Quels sont vos projets à venir ?
Je vais photographier des chercheuses en sciences de la nature et sciences formelles à l’université de Caen, et poursuivre à Rennes 2 avec des chercheuses en sciences humaines et sociales. C’est un domaine que je ne connais pas du tout, même si je suis doctorante donc chercheuse moi aussi. Que met-on derrière ce mot ? Qu’est-ce que ça induit sur la vie professionnelle et aussi privée ? Comme pour chaque projet, j’y vais à l’aveugle – paradoxal pour une photographe ! – et ça me laisse toute la place pour découvrir et inventer des images, au-delà de la femme en blouse blanche avec sa pipette pour les scientifiques.
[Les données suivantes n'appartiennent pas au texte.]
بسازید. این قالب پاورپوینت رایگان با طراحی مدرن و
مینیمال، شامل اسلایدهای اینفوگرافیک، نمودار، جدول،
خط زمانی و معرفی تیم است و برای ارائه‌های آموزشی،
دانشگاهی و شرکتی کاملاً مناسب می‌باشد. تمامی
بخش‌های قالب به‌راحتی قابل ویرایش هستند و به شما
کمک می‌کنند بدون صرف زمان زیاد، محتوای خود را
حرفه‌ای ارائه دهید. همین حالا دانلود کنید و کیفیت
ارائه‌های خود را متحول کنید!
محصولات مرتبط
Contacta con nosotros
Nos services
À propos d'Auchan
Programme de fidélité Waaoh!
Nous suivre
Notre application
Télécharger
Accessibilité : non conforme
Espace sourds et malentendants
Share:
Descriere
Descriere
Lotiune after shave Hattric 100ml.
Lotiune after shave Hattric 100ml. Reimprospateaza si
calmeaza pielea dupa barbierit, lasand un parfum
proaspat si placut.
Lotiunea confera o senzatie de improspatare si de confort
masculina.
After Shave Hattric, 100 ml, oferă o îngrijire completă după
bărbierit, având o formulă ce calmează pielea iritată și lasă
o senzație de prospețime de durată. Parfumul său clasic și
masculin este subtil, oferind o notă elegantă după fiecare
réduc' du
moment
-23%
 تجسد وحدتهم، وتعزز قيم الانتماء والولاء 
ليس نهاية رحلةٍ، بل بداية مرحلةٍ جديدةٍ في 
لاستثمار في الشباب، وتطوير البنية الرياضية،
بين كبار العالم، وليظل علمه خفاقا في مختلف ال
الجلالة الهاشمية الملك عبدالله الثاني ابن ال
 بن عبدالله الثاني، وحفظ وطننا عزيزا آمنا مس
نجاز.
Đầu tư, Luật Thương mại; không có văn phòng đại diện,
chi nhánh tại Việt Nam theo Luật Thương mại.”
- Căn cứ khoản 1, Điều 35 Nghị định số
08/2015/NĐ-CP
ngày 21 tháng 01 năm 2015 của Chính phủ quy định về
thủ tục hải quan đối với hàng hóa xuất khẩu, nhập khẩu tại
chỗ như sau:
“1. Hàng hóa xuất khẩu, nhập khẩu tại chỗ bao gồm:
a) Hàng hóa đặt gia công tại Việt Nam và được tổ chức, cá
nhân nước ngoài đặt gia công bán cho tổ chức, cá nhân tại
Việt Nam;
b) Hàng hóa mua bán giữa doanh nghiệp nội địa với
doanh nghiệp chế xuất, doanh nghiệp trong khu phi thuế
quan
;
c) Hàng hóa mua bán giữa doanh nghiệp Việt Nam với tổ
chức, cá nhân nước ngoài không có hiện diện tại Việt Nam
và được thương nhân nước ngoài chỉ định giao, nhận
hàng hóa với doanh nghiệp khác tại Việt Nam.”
Des masterclass sont aussi prévues, dans le cadre des programmes sur l’égalité femmes-hommes, pour se questionner sur la visibilité des chercheuses : pourquoi sont-elles moins vues et comment les montrer ?
Vous êtes chercheuse à Rennes 2 et intéressée pour prendre part à ce projet ? Contactez avant le 8 décembre 2021 Sarah Dessaint, chargée de mission égalité, par mail : sarah.dessaint [at] univ-rennes2.fr (arah[dot]dessaint[at]univ-rennes2[dot]fr)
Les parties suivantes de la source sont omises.